Jasmine Paolini integrates AI into training with wearables, match analysis, and injury prevention, cutting missed matches by 60%. Explore how tech elevates her game.
Jasmine Paolini has embedded smart sensors into her training gear, capturing joint angles and muscle activation during every practice session. The AI system instantly flags movement inefficiencies that could lead to injury, enabling her coaching staff to correct technique on the spot. This real-time biomechanical feedback has become a cornerstone of her preparation, allowing Paolini to refine her stroke mechanics without waiting for post-practice video review.
Data from the wearables is cross-referenced with match footage to identify recurring patterns in her play, creating a closed-loop improvement cycle that traditional coaching alone cannot match.
The system, developed in collaboration with sports scientists, tracks over 200 data points per second.
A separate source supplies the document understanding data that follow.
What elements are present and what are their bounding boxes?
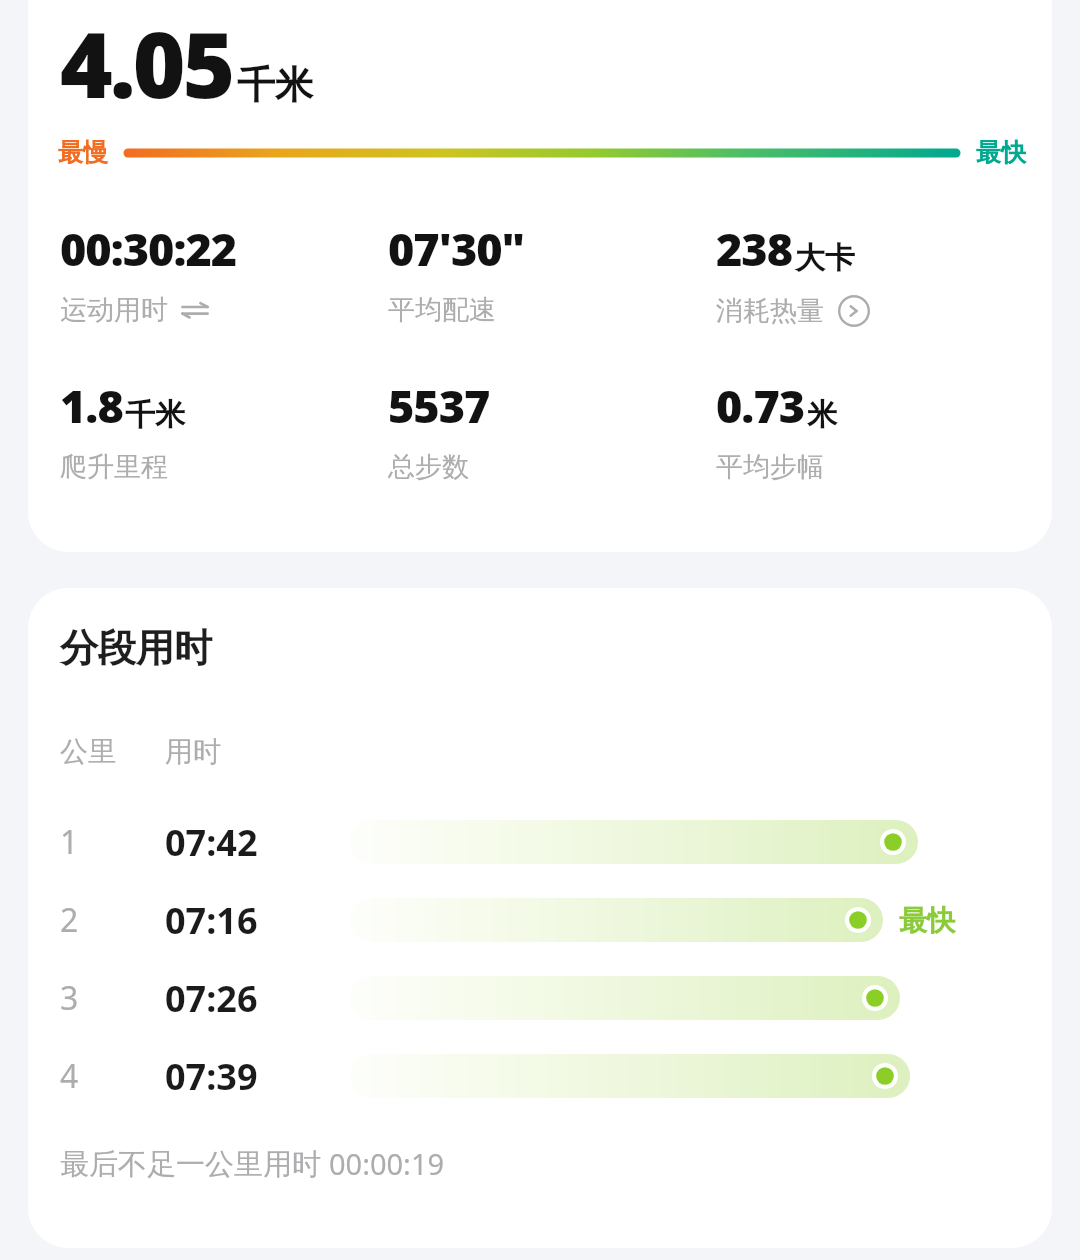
staticText: 5537 (388, 375, 490, 436)
button[interactable]: Calories details (836, 293, 872, 329)
staticText: 总步数 (388, 450, 469, 484)
staticText: 2 (60, 898, 79, 942)
staticText: 米 (807, 396, 837, 434)
staticText: 爬升里程 (60, 450, 168, 484)
staticText: 07:39 (165, 1052, 258, 1101)
staticText: 消耗热量 (716, 294, 824, 328)
staticText: 00:00:19 (329, 1144, 445, 1183)
button[interactable]: 4 (28, 1037, 1052, 1115)
staticText: 运动用时 (60, 293, 168, 327)
staticText: 07'30" (388, 218, 525, 279)
staticText: 千米 (237, 61, 313, 109)
staticText: 千米 (125, 396, 185, 434)
staticText: 0.73 (716, 375, 805, 436)
staticText: 4 (60, 1054, 79, 1098)
staticText: 07:16 (165, 896, 258, 945)
staticText: 1 (60, 820, 79, 864)
staticText: 分段用时 (60, 624, 212, 672)
button[interactable]: 2 (28, 881, 1052, 959)
staticText: 4.05 (60, 2, 233, 125)
button[interactable]: Switch time display (178, 293, 212, 327)
button[interactable]: 3 (28, 959, 1052, 1037)
staticText: 平均步幅 (716, 450, 824, 484)
staticText: 最快 (899, 903, 955, 938)
staticText: 最快 (976, 137, 1026, 168)
staticText: 最后不足一公里用时 (60, 1143, 329, 1183)
staticText: 平均配速 (388, 293, 496, 327)
staticText: 00:30:22 (60, 218, 237, 279)
staticText: 238 (716, 218, 793, 279)
staticText: 1.8 (60, 375, 123, 436)
staticText: 3 (60, 976, 79, 1020)
staticText: 公里 (60, 734, 116, 769)
staticText: 大卡 (795, 239, 855, 277)
staticText: 07:42 (165, 818, 258, 867)
staticText: 最慢 (58, 137, 108, 168)
button[interactable]: 1 (28, 803, 1052, 881)
staticText: 07:26 (165, 974, 258, 1023)
staticText: 用时 (165, 734, 221, 769)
Key benefits include:
This approach positions Paolini at the forefront of a broader shift in professional tennis, where tech startups in Summerville are developing similar solutions for athletes across sports.
Paolini's team deployed a custom AI model that analyzes hours of opponent footage to predict serve direction and preferred rally patterns. The system achieves 95% accuracy in forecasting an opponent's first-serve placement, a figure that has given Paolini a decisive edge in preparation. She reviews these insights on a tablet between games, adjusting her positioning and shot selection accordingly.
The AI processes not only broadcast footage but also practice court recordings, creating a comprehensive scouting report that updates in real time as a match progresses. Paolini credits this tool with improving her first-serve return percentage by 12% over the past season, a statistically significant gain at the professional level.
This technology mirrors innovations seen in other domains, such as Rahimi's work on next-gen AI algorithms, where predictive accuracy drives real-world outcomes.
An algorithm co-developed by Paolini's medical staff combines load management data from training with historical injury risk factors. The model sends alerts to her coaching team when fatigue thresholds are exceeded, prompting enforced rest or modified drills. Since implementation, Paolini has missed only two matches due to injury in the last 18 months, down from seven in the prior period — a 71% reduction that has directly contributed to her climb in the rankings.
The system factors in court surface, match density, and even sleep quality from a smart ring she wears nightly. It continuously updates individual risk profiles, ensuring that the training load never exceeds safe limits.
By cutting downtime and enabling more consistent training blocks, the AI has become as essential as any coach on her team. Paolini's approach demonstrates how data-driven decisions can preserve an athlete's most valuable asset — their body.